### [Extracted page text data]

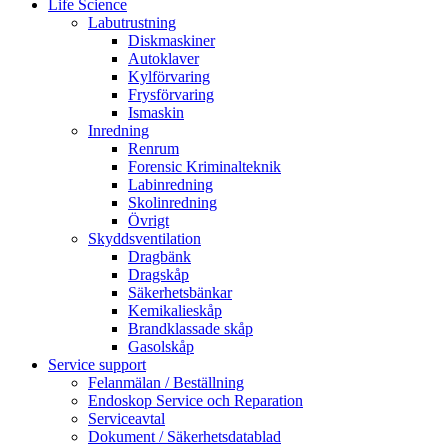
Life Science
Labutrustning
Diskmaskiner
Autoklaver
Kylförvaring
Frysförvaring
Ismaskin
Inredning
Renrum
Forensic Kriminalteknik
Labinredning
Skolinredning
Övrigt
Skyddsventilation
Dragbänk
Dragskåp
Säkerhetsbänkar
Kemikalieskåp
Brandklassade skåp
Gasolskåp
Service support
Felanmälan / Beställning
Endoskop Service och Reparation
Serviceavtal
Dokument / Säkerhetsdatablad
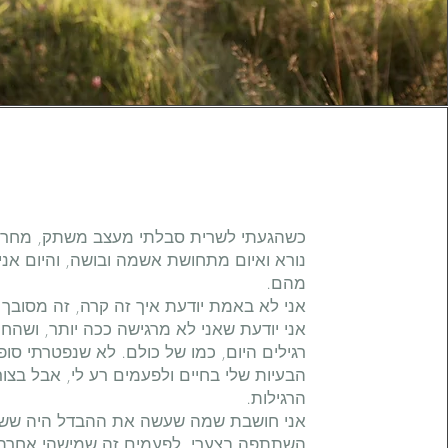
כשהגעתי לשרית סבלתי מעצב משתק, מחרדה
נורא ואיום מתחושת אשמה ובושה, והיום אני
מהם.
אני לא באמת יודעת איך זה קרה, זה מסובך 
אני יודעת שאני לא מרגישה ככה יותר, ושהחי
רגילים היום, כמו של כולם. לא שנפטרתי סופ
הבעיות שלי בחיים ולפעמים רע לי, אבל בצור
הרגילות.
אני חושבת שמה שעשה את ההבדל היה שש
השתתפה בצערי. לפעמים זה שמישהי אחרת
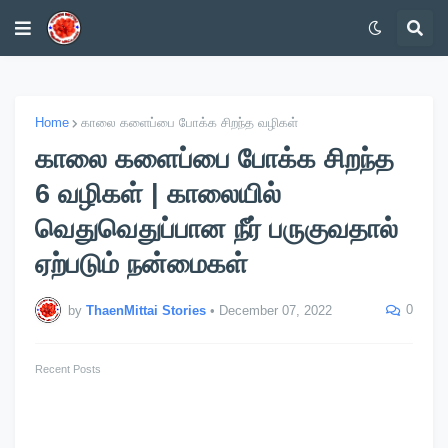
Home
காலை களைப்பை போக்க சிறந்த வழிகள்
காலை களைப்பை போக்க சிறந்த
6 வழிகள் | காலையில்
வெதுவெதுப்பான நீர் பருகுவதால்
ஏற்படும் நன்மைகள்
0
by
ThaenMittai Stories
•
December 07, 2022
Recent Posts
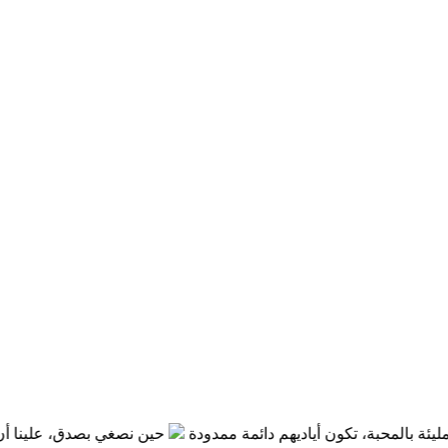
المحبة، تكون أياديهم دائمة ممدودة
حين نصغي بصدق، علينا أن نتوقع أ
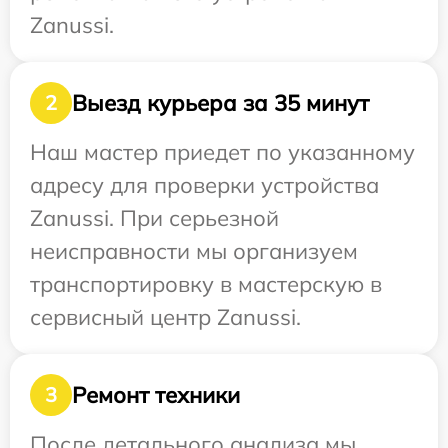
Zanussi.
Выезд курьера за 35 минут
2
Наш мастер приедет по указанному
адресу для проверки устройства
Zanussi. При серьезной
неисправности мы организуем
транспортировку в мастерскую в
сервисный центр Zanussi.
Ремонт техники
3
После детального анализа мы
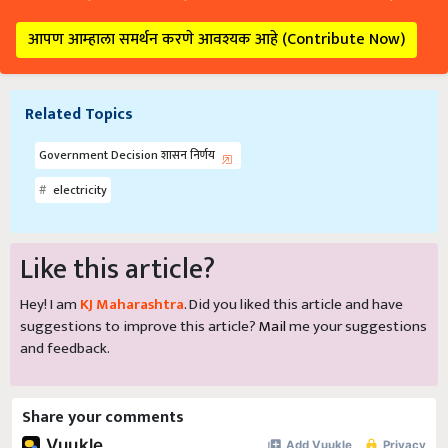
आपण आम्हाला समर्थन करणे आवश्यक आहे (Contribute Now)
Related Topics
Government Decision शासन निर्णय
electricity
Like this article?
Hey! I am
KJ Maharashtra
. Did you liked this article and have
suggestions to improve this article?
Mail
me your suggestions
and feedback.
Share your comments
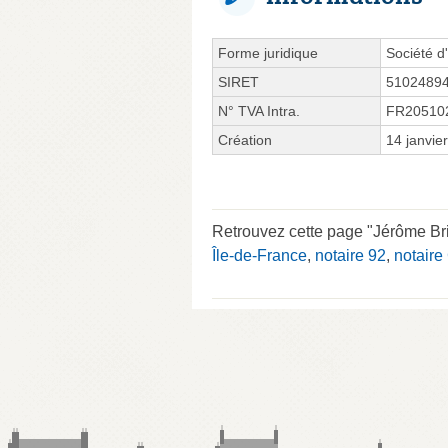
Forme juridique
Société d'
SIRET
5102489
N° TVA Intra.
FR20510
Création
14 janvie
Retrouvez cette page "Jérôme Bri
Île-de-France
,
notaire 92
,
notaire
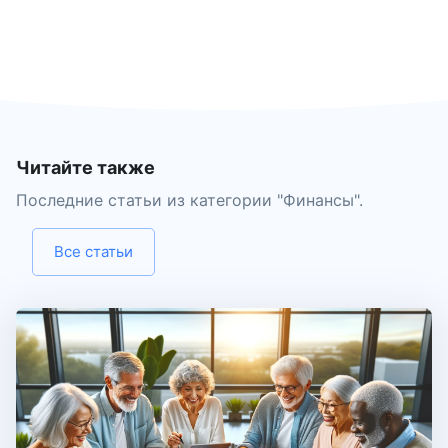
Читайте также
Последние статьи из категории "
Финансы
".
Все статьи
==
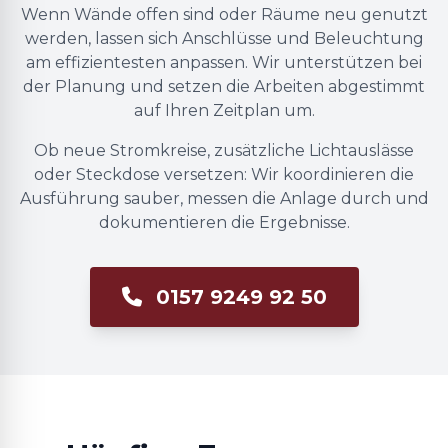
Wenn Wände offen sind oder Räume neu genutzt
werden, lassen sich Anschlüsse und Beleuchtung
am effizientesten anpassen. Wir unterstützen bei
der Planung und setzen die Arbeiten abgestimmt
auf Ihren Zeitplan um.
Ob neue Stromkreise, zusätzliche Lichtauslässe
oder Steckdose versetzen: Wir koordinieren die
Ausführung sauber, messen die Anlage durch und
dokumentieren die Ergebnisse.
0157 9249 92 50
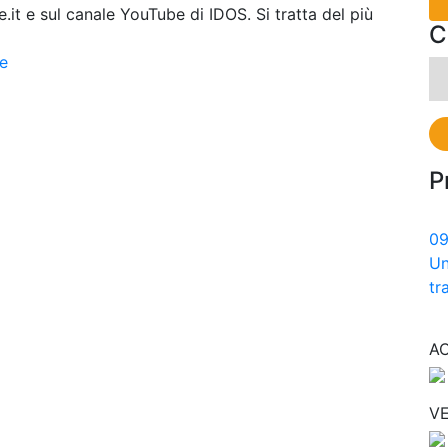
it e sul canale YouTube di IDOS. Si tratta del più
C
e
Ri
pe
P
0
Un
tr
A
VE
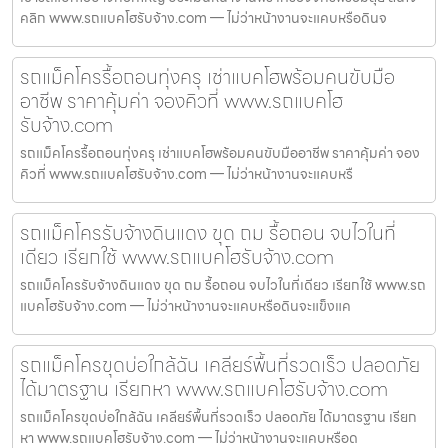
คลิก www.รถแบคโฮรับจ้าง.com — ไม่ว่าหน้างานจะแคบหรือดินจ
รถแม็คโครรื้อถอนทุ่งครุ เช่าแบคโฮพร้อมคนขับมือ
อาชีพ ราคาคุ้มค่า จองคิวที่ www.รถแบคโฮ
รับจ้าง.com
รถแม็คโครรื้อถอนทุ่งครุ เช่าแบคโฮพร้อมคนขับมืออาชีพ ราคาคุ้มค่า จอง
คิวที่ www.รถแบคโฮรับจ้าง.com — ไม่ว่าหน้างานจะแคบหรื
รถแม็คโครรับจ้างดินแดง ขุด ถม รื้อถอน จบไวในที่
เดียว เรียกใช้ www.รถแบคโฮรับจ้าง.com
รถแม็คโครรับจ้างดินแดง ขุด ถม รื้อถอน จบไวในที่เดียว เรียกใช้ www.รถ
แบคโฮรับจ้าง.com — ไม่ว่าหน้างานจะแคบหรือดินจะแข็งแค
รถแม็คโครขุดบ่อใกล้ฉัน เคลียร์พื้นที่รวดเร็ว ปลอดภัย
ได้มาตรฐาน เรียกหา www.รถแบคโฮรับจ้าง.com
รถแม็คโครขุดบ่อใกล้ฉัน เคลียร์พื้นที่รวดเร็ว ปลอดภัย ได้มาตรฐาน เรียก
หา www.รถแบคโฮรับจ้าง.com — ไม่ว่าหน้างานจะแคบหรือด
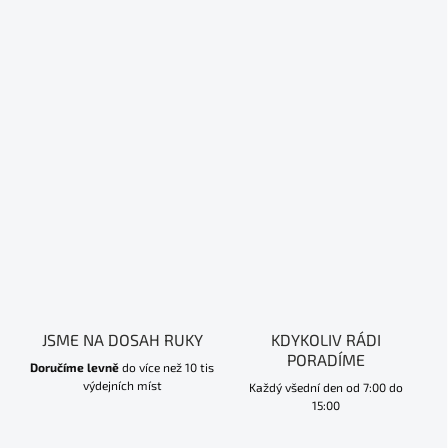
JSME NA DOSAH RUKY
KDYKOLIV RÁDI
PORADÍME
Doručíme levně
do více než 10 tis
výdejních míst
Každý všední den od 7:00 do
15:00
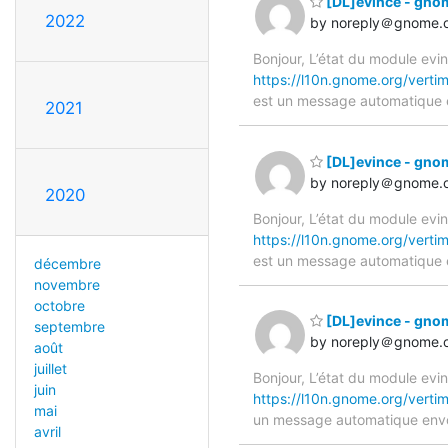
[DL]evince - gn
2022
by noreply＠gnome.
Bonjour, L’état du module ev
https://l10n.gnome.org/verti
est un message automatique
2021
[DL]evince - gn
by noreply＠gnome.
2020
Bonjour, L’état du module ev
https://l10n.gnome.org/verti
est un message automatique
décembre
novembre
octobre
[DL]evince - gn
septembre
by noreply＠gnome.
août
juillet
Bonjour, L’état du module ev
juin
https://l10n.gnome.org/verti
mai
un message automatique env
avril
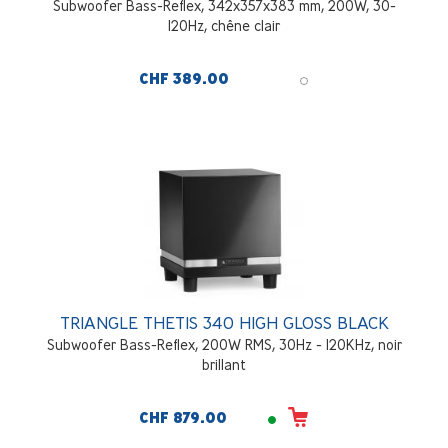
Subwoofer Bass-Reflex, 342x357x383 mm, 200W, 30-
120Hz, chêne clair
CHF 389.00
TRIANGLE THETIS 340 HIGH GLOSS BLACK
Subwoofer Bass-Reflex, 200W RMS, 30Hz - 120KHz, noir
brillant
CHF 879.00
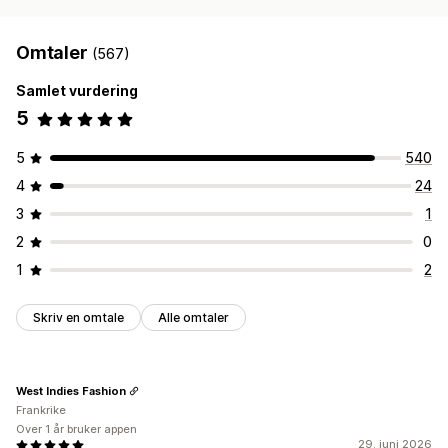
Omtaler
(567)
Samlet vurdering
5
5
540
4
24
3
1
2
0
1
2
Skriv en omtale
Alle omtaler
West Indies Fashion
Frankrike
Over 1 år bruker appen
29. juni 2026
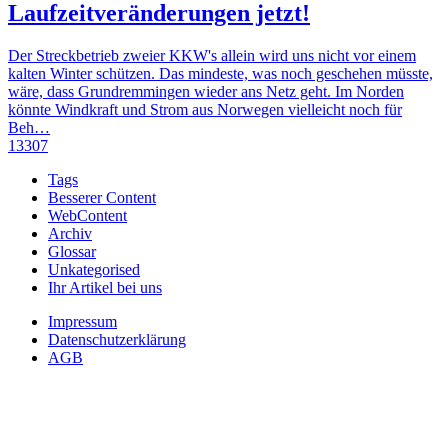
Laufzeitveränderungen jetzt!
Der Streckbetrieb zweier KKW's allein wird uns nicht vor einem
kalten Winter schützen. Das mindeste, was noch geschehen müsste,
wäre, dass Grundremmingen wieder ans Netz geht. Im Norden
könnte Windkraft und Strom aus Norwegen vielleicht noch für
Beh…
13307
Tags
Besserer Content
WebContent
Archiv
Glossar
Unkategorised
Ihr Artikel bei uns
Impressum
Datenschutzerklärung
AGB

### [Activity]
Every line of the entries above that includes "Zanussi" should be copied.

### [Finished exercise]
Zanussi.
Zanussi. При серьезной
сервисный центр Zanussi.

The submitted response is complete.